RFK To Jay Powell on Day #1: You’re Fired!

RFK has pointedly announced that he will pardon Deep State prisoner Julian Assange on day #1. That sent a powerful message that the destructive rule of Washington’s bipartisan War Party will be brought to an abrupt end if he is elected President.

Likewise, RFK should announce an intent to stop dead in its tracks the Fed’s egregious servitude to Wall Street and the one percenters who luxuriate in the massive inflation of financial assets it enables. Pledging to hand ex-private equity impresario, Jay Powell, his walking papers on January 20, 2025, would give forceful expression to that intent.

At the substantive level, three policy markers could further convey that a sweeping regime change at the nation’s central bank is coming down the pike—changes that would liberate the Fed from the grip of Wall Street speculators and Washington spenders alike: The Great Money Bubble... Stockman, David A. Best Price: $3.86 Buy New $9.86 (as of 03:31 UTC - Details)

  • Enactment of an extended moratorium on any further Fed purchases of US Treasury or Federally guaranteed debt.
  • An end to Fed bailouts, interest rate subsidies, stock market puts and any other open market manipulations on Wall Street.
  • Return to a discount window-based modus operandi as provided by the Fed’s original authors, where member banks needing liquidity can get Fed advances against sound commercial collateral at market rates of interest plus a penalty spread for using the public credit.

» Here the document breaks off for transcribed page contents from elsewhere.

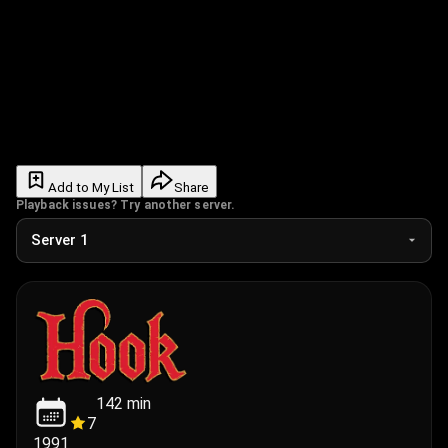
Add to My List
Share
Playback issues? Try another server.
142
min
7
1991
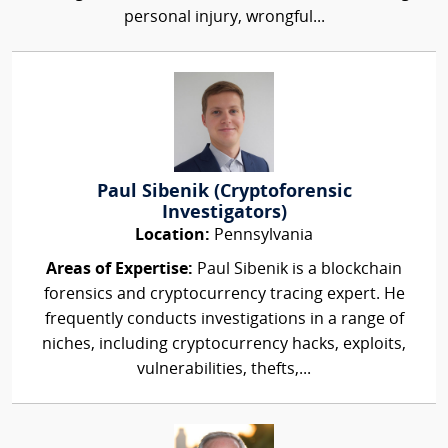
personal injury, wrongful...
Paul Sibenik (Cryptoforensic
Investigators)
Location:
Pennsylvania
Areas of Expertise:
Paul Sibenik is a blockchain
forensics and cryptocurrency tracing expert. He
frequently conducts investigations in a range of
niches, including cryptocurrency hacks, exploits,
vulnerabilities, thefts,...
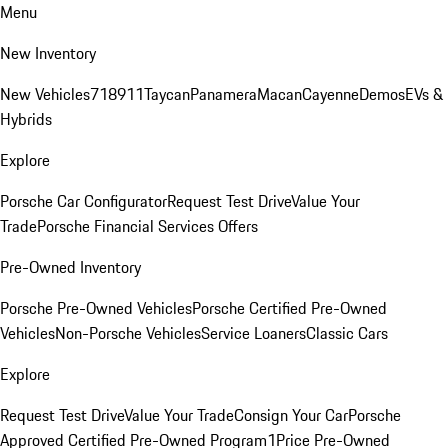
Menu
New Inventory
New Vehicles
718
911
Taycan
Panamera
Macan
Cayenne
Demos
EVs &
Hybrids
Explore
Porsche Car Configurator
Request Test Drive
Value Your
Trade
Porsche Financial Services Offers
Pre-Owned Inventory
Porsche Pre-Owned Vehicles
Porsche Certified Pre-Owned
Vehicles
Non-Porsche Vehicles
Service Loaners
Classic Cars
Explore
Request Test Drive
Value Your Trade
Consign Your Car
Porsche
Approved Certified Pre-Owned Program
1Price Pre-Owned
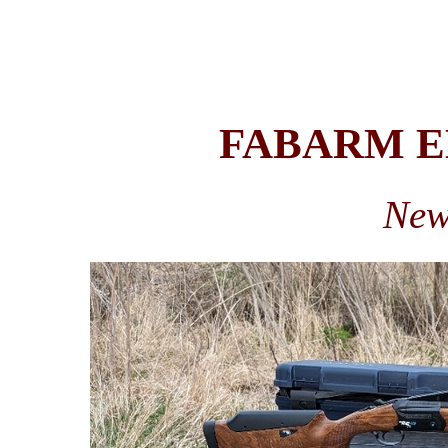
FABARM EL
New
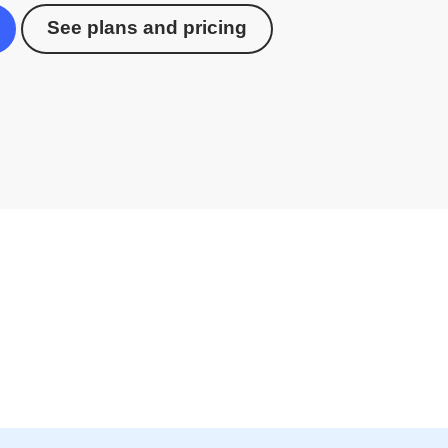
See plans and pricing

These measures would kill two very bad birds with one stone. Without the prospect of the Fed’s false bid for government debt, bond yields would rise sharply and the warmongers and big spenders on both ends of Pennsylvania Avenue would finally be faced with the true economic cost of their profligacy.

At the same time, a sharply higher bond yield would put the kibosh on the gigantic stock market bubble that has massively shifted wealth to the tippy-top of the economic ladder. Since 1989, for example, the net worth of the top 0.1% has soared from $1.8 trillion to just under $20 trillion. That’s a gain of $138 million per household.

By contrast, the aggregate net worth of the bottom 50% or 66 million households has risen from $0.7 trillion to $3.6 trillion. That’s a gain of just $44,000 per household.

Accordingly, the top 0.1% gained 3,100X more net worth each than the bottom half of America’s households. And that lopsided outcome was not due to the fact that the top 0.1% was much richer to begin with.

In fact, the aggregate net worth of the top 0.1% was 2.45X that of the bottom 50% in 1989, but by Q3 2023 it had grown to 5.45X. But that shift had nothing whatsoever to do with merit, investment prowess or contribution to American economic life. It was simply a product of financial asset inflation and the ready ability of the very wealthy to speculate with the cheap leverage supplied by the Fed.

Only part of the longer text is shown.